Standford swimmer gets 6 months for rape, group files complaint against judge

Brock Turner
CREDIT: Santa Clara County Sheriff's Office

SAN FRANCISCO (KRON)— There’s mounting pressure for the judge who sentenced Stanford swimmer Brock Turner to six months in jail for rape.

A group of rape survivors and their allies filed a formal complaint Wednesday with a state commission which has the power to remove judges from the bench.

“You don’t know me, but you’ve been inside me,” one protester read.

Rape survivors and their supporters took turns reading a letter written by Brock Turner’s victim out in front of the state building in San Francisco.

“I wanted to take my body off like a jacket and leave it in the hospital with everything else,” one protester read.

It’s the same letter that Jane Doe read in Judge Persky’s courtroom which then went viral for its haunting description of her ordeal.

Not just of the rape, but also of its ramifications and the entire legal process she had to endure.

“I technically couldn’t prove that it was unwanted and that destroyed me, damaged me, almost broke me,” one protester read.

The protesters held a giant pink slip with Persky’s name on it.

They also delivered a formal complaint to those on the Commission on Judicial Performance….asking them once again to remove judge Aaron Persky for the light sentence of Brock Turner .

“Judge Persky has shown a clear bias for men of privilege in favor of people who abuse women” said protester Adam Bink.

It’s the third time they have been here having dropped of petitions. This petition has over a million signatures asking for the judge to be fired.

There have been other petitions like this one you see here in support of Persky mostly signed by public defenders who fear that removing him will result in less use of judicial discretion and worsen the problem of mass incarceration in this country.

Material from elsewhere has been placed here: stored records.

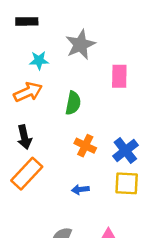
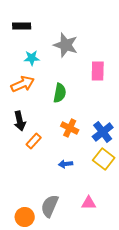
gray star: (80, 45) -> (66, 45), turned -30
orange rectangle: (27, 174) -> (34, 141), moved, size x0.6
yellow square: (127, 183) -> (104, 159), turned 35

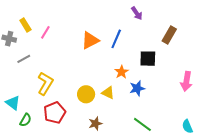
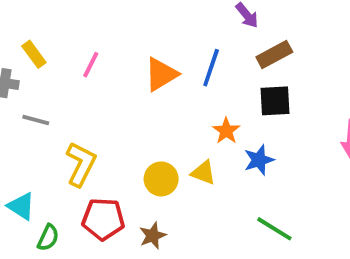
pink line: (45, 32) -> (91, 65), moved
brown rectangle: (169, 35) -> (274, 54), moved, turned 36
gray line: (24, 59) -> (36, 120), turned 48
red pentagon: (55, 113) -> (103, 219), turned 30
brown star: (95, 123) -> (153, 236), moved

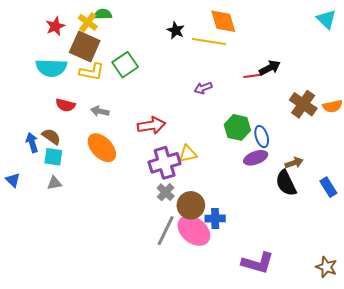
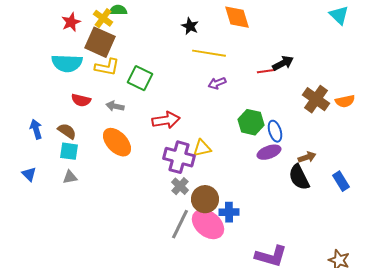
yellow line: (209, 41) -> (209, 53), moved
green square: (125, 65) -> (140, 78), moved, turned -30
blue arrow: (32, 143) -> (36, 129), moved
purple cross: (165, 163) -> (179, 157), turned 32

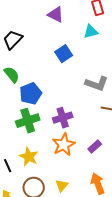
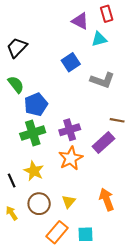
purple triangle: (56, 15) -> (80, 21), moved
gray L-shape: (97, 84) -> (102, 80), moved
purple rectangle: (95, 147) -> (103, 142), moved, size x1.5

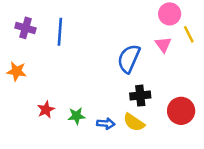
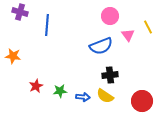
pink circle: (170, 14) -> (110, 16), moved
purple cross: (25, 28) -> (20, 12), moved
blue semicircle: (129, 59) -> (101, 46), turned -135
red circle: (181, 111) -> (142, 101), moved

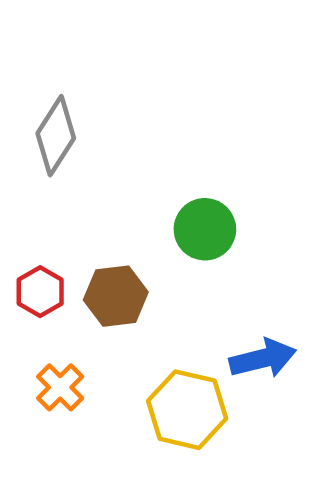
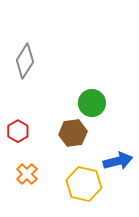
brown hexagon: (116, 296) -> (73, 133), moved

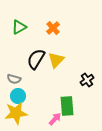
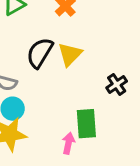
pink arrow: (55, 119) -> (68, 143), turned -32

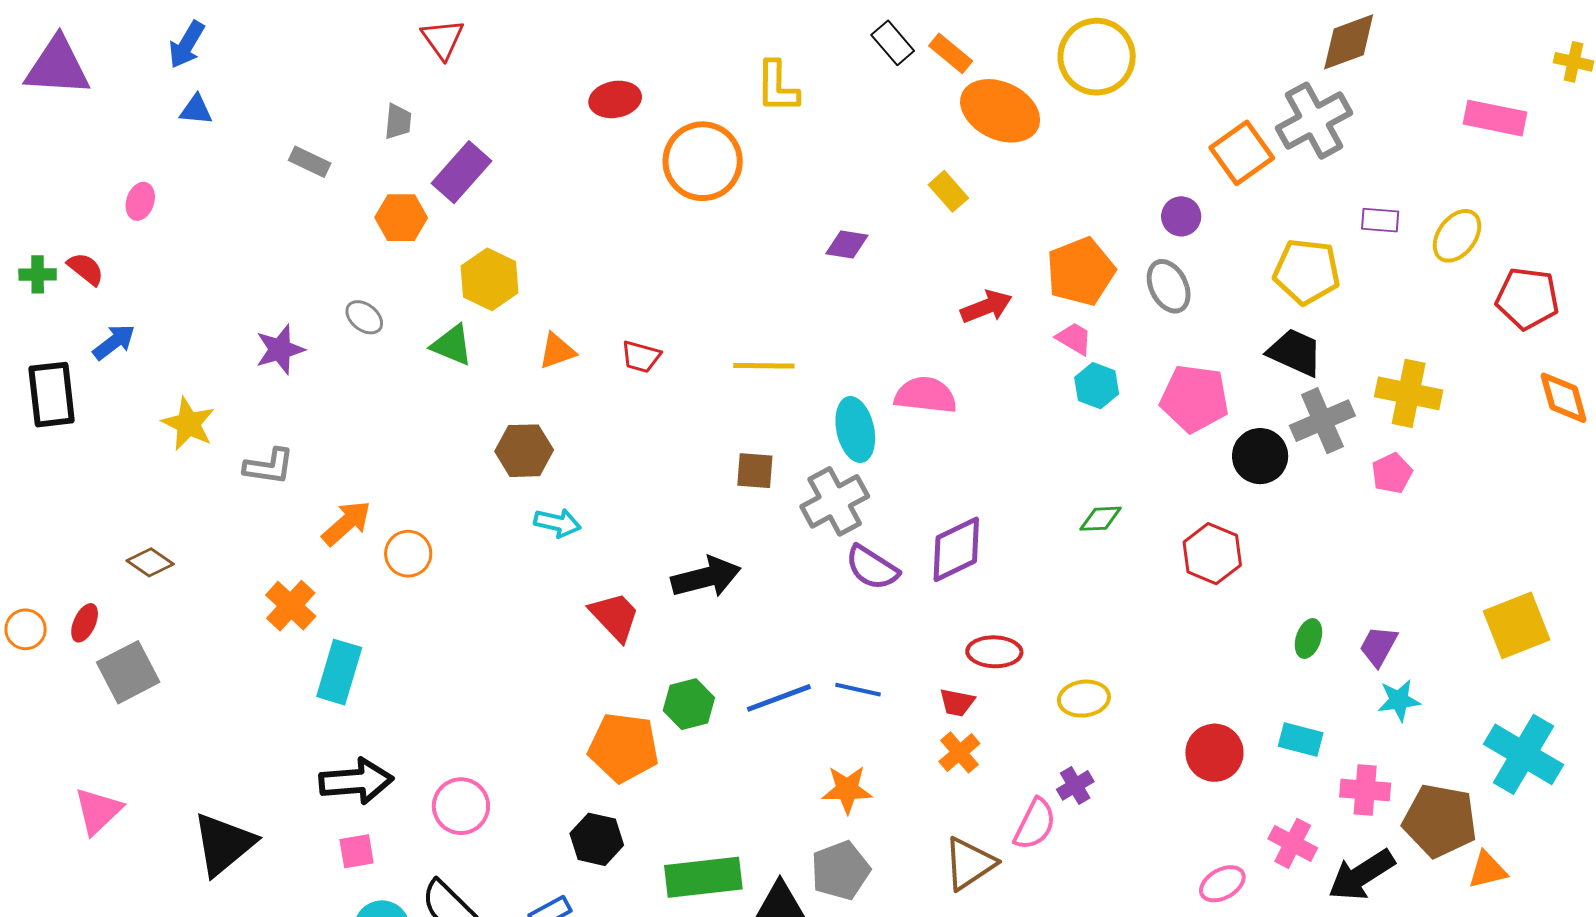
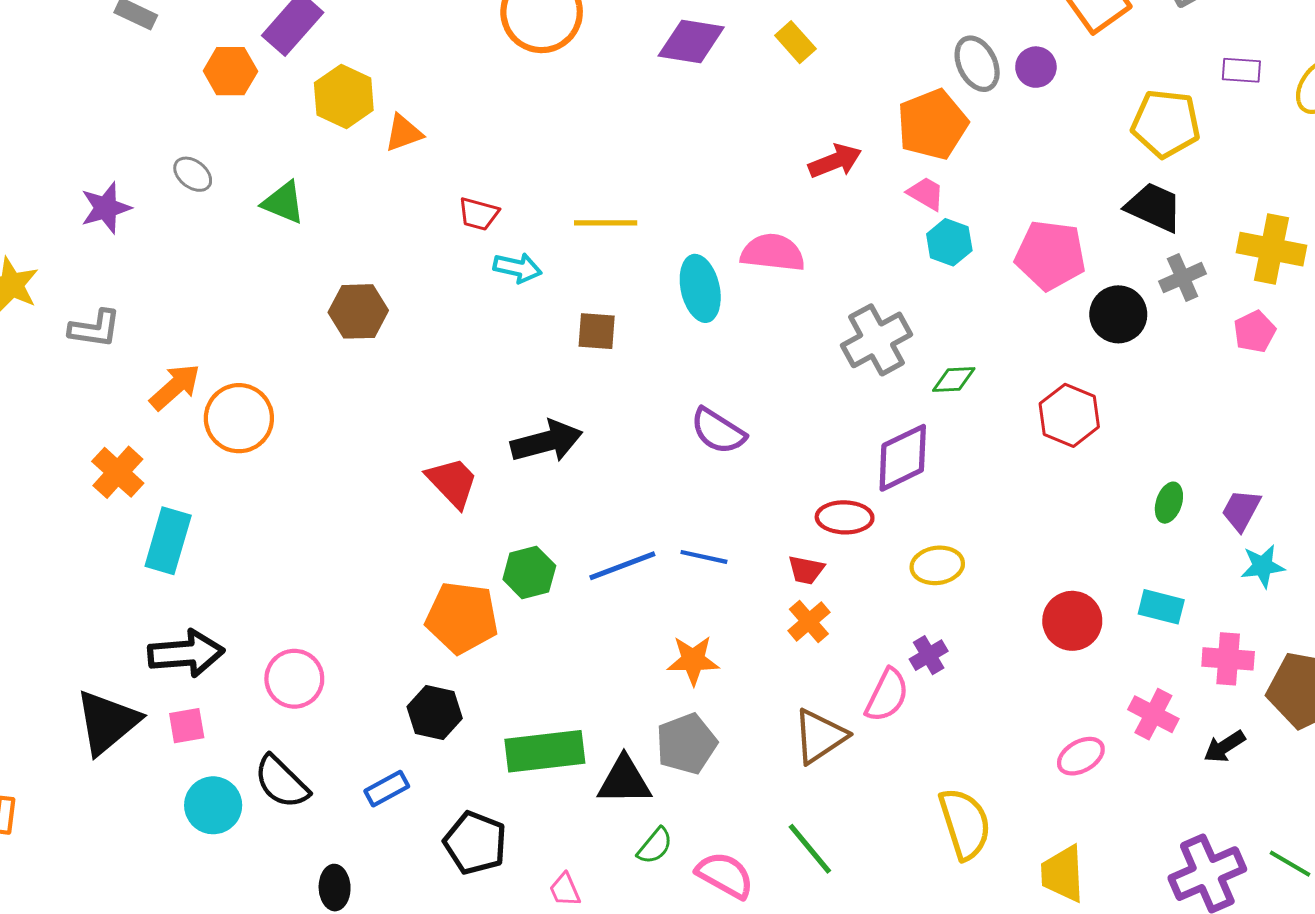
purple diamond: (847, 244) -> (691, 42), moved, size x1.5
yellow hexagon: (490, 279) -> (344, 97), moved
gray ellipse: (1169, 286) -> (977, 64), moved
orange triangle: (557, 351) -> (404, 133), moved
gray cross: (1322, 421) -> (1183, 278), size x0.7
gray cross: (835, 501) -> (877, 340), moved
cyan arrow: (557, 523) -> (518, 268), moved
purple diamond: (956, 549) -> (903, 458), moved
orange circle: (408, 554) -> (239, 418), size x1.4
black triangle: (224, 844) -> (107, 722), moved
black arrow: (1361, 875) -> (1224, 747), size x0.6

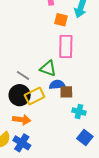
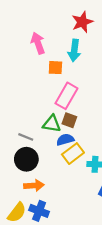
pink rectangle: (66, 46) -> (66, 96), turned 40
brown square: (66, 92) -> (69, 120), moved, turned 32
yellow rectangle: (35, 96) -> (73, 154), moved

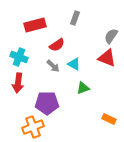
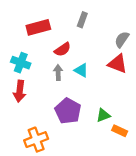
gray arrow: (53, 66) -> (58, 73), turned -136
green triangle: (83, 88) -> (103, 115), moved
purple pentagon: (47, 103) -> (68, 111), moved, turned 30

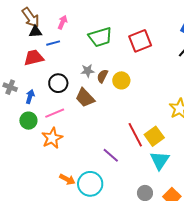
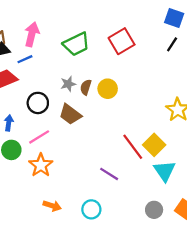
pink arrow: (63, 22) -> (32, 34), size x1.5
orange arrow: (67, 179) -> (52, 206), moved
cyan circle: (90, 184) -> (91, 209), size x0.7

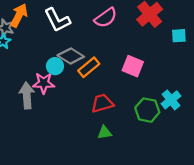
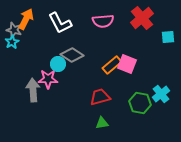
pink semicircle: (106, 18) -> (103, 21), turned 30
orange rectangle: (89, 67) -> (112, 65), moved

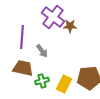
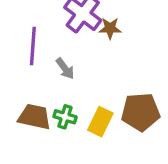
brown trapezoid: (23, 68) -> (34, 117), moved
green cross: (42, 81) -> (65, 117), turned 32

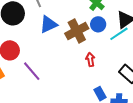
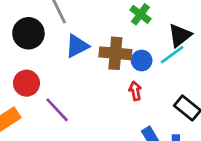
blue circle: (98, 24) -> (142, 60), moved
brown cross: (77, 31) -> (115, 53), turned 35

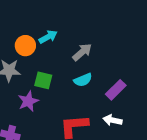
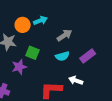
purple rectangle: (116, 90) -> (88, 56), moved
white arrow: (113, 120) -> (76, 80), moved

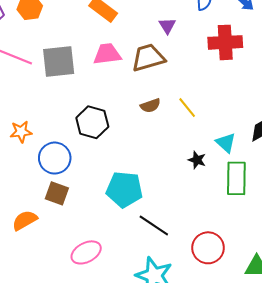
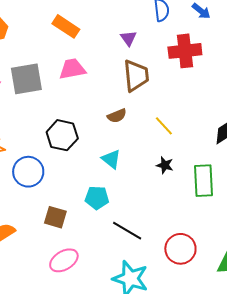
brown trapezoid: (148, 58) -> (136, 76), moved, turned 104
yellow line: (187, 108) -> (164, 126), moved
cyan triangle: (226, 143) -> (111, 159), moved
cyan pentagon: (124, 189) -> (97, 198), size x0.7
brown square: (57, 193) -> (55, 217), moved

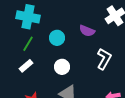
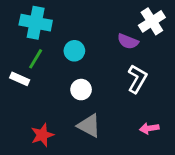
purple semicircle: (87, 31) -> (128, 41), moved
white rectangle: (26, 66) -> (20, 79), moved, turned 64

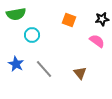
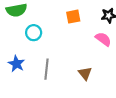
orange square: (69, 20) -> (73, 17), turned -32
gray line: (44, 69) -> (46, 69), turned 48

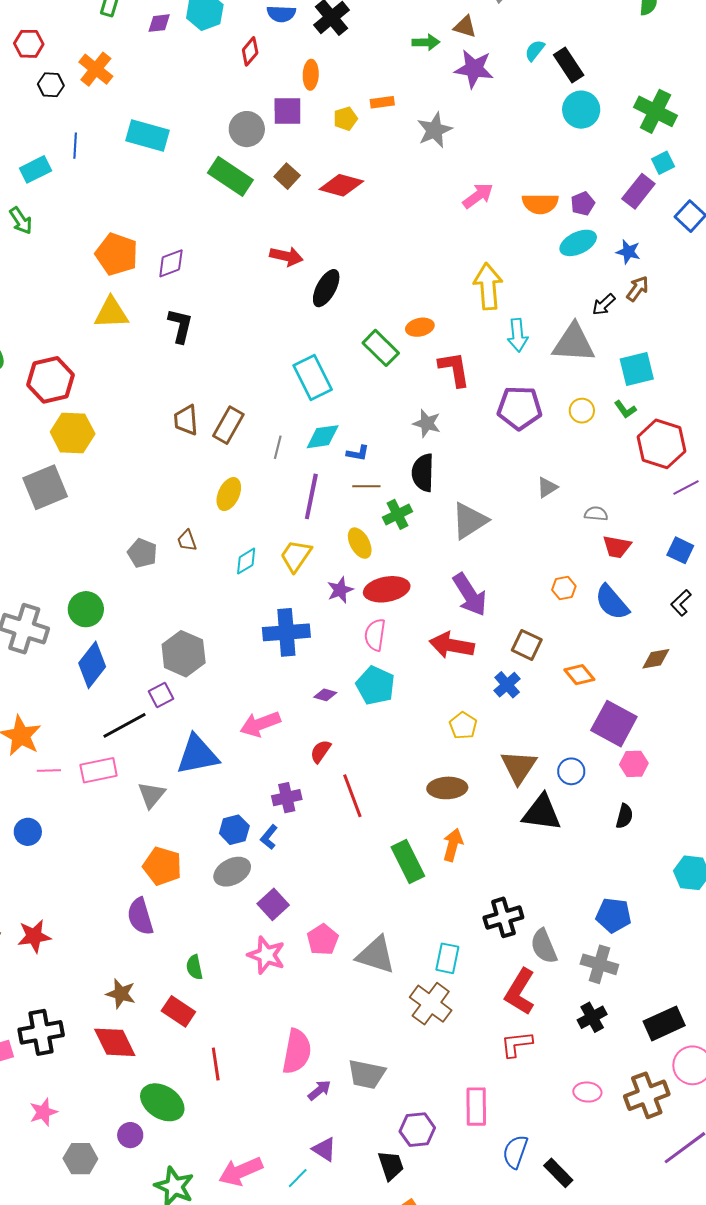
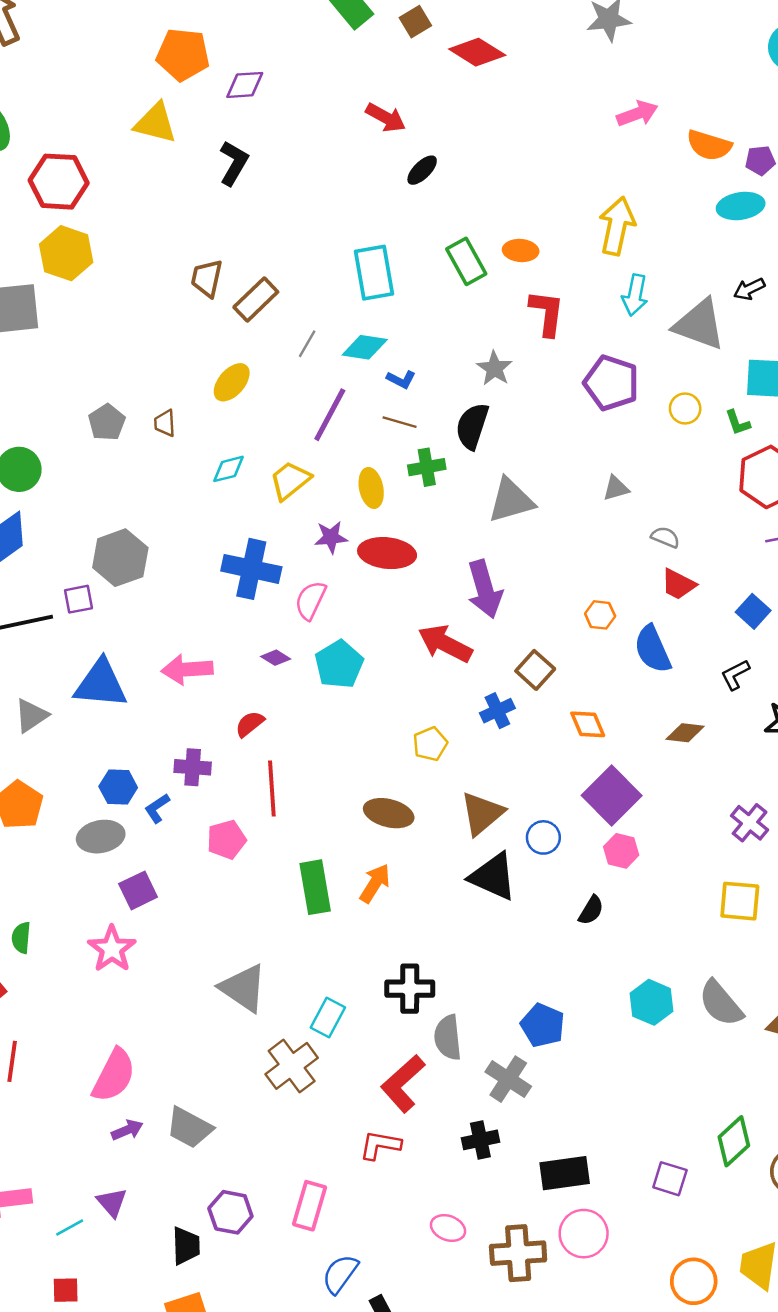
orange pentagon: (117, 254) -> (183, 55), turned -30
black ellipse: (326, 288) -> (422, 170), size x0.7
pink semicircle: (375, 635) -> (310, 600), moved
pink pentagon: (323, 940) -> (226, 840), moved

One protester here says they are sensitive to that issue.

“One thing that’s important to remember is that a lot of people who are incarcerated for really lengthy sentences are nonviolent offenders and we are talking about violent offenders here,” said protester Julie Mastrine.

The commission on judicial performance says they get an estimated 1,200 complaints a year and only about 10 percent of those are found to warrant an investigation.